──野球は一瞬で勝負が決まる世界です。相葉さんが「この一瞬に集中」と思うのはどんなときですか。

 いつでも目の前のこと、今のことに集中するようにしていますよ。過去のことは考えても仕方がないし、先のことってなかなか難しいんですよね。刻一刻と世の中は変わっています。例えば携帯電話の進化ひとつとっても、10年前にこんな世の中になっていると誰も想像ができなかったと思いますし。先のことはわからないからこそ、どう臨機応変に対応していけるか。つまり、どれだけ今に集中できるかだと思うんですよね。

──では、将来の心配などはしないタイプですか?

 以前は、今後どうなるんだろう、と不安になることが多々ありましたけどね。
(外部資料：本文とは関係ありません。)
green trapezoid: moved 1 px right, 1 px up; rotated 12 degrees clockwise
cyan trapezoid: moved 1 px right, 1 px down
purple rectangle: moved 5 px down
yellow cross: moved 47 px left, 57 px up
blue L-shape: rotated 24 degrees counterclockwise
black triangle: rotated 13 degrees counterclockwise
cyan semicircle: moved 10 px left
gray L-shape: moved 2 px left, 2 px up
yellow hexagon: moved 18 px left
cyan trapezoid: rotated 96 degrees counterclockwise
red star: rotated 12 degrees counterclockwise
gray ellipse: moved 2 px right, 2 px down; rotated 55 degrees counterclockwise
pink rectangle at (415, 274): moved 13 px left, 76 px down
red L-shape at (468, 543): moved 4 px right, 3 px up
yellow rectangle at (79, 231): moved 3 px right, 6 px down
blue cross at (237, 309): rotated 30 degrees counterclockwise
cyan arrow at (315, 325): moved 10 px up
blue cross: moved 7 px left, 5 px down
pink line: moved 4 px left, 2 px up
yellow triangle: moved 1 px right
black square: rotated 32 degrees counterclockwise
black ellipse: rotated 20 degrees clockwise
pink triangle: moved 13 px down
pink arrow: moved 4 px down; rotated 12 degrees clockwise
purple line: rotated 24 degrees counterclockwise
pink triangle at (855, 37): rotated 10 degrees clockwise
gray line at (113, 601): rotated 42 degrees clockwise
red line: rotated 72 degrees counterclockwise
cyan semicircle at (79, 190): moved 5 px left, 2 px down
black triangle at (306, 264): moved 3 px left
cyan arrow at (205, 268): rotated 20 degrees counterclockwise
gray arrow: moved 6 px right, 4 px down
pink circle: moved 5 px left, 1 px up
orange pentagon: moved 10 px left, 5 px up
例えば、2009年の、嵐が10周年を迎えたころには、嵐というグループがものすごい勢いで大きくなっていく感覚があって、そこに追いつくのに必死で、自分はなんとかぶら下がっているように感じていました。コンサート会場もどんどん大きくなり、その分お客さんもたくさん来ていただけるようになって、現場で感じるファンのみなさんの熱量も大きくなっていく。うれしい半面、不安でした。でも、あるときから、実力以上のことを求めても、それが成果につながるんじゃなくて、むしろ不安になるだけだと思えるようになったんです。だから今は、やれることをきちんと積み重ねることに集中していて、変に無理をしようと焦る気持ちはなくなりました。今夏の甲子園でも、一つひとつの試合やプレーに集中して、丁寧に伝えたいと思っています!